When he was three, I tried to bring friends to him. But he always came unstuck, like a badly fevicoled toy. I tried to make him independent, and today he is more dependent than ever on me. I struggled to get his handwriting even between the two lines and four lines and today it still overflows all over the page like a garbage bin. I thought we would start a vocational centre at home for him and others like him; today he is happy just taking care of the pens carefully pinned on his shirt the whole day long. I taught him to cook, self serve food and eat without spilling and his best moments are when he merely opens his mouth and food feeds itself from my plate…

But has tragedy struck just because a 28 year old can’t reason too much, or write well or because he wont touch food unless I give it to him? Or because he hasn’t yet figured out how to tell a bigger number from a smaller number. Or because he can only see Life through the window I open for him. Or because he puts all his faith in me, like eggs in one basket?

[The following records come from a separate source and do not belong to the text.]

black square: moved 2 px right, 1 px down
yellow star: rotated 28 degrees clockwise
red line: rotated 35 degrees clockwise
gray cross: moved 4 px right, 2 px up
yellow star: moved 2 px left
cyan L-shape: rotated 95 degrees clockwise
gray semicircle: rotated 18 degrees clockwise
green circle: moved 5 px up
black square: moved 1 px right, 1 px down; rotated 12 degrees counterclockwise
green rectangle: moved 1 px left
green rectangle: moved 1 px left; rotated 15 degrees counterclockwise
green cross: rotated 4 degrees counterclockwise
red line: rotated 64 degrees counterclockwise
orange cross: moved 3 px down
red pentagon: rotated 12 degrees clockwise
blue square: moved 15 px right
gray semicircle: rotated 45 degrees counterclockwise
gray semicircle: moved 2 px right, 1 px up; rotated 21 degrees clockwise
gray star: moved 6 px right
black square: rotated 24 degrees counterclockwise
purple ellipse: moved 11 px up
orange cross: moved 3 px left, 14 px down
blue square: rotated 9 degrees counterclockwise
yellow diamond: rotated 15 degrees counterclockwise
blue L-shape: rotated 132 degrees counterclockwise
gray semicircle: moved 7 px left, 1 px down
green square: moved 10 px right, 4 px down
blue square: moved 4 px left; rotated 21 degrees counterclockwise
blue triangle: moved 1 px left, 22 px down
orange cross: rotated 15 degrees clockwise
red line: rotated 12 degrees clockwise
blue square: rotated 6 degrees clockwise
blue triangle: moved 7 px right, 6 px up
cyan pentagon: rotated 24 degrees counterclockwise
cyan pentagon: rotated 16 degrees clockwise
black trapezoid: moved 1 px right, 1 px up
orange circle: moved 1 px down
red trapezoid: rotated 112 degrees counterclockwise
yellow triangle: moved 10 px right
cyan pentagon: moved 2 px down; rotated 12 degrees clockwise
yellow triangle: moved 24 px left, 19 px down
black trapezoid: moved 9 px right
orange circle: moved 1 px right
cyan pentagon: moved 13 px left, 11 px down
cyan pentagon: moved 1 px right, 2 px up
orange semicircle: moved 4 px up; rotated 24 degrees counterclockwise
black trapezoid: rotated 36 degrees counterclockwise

Am I a cross carrying martyr for having borne such a unique child? For merely reinventing myself all the time, reconfiguring my days, my thoughts, my hopes and expectations in the context of his? To think of him as a 10 year old, have expectations as from a 8 year old and to treat him as a 28 year old…or as instinct tells me.

That would be too grim a term for a lifestyle which is more unconventional than painful, more creatively flexible than just easy. Task analysis is now second nature to me as it the ability to see life upside down, inside out, fragmented or holistic.

Not to talk of all the Plain Gains…

Imagine. In ascending order… A diplomatic passport with a bouquet from society :“I understand…I am sorry…you are great(!!)”, a whole new view of life, a different time scale in which Time either goes back, stops, pauses or races according to my son’s need, and the humility and the awe of Total Trust from a child (God should be feeling that way)…

I would rather keep the kaleidoscope, if not be one myself.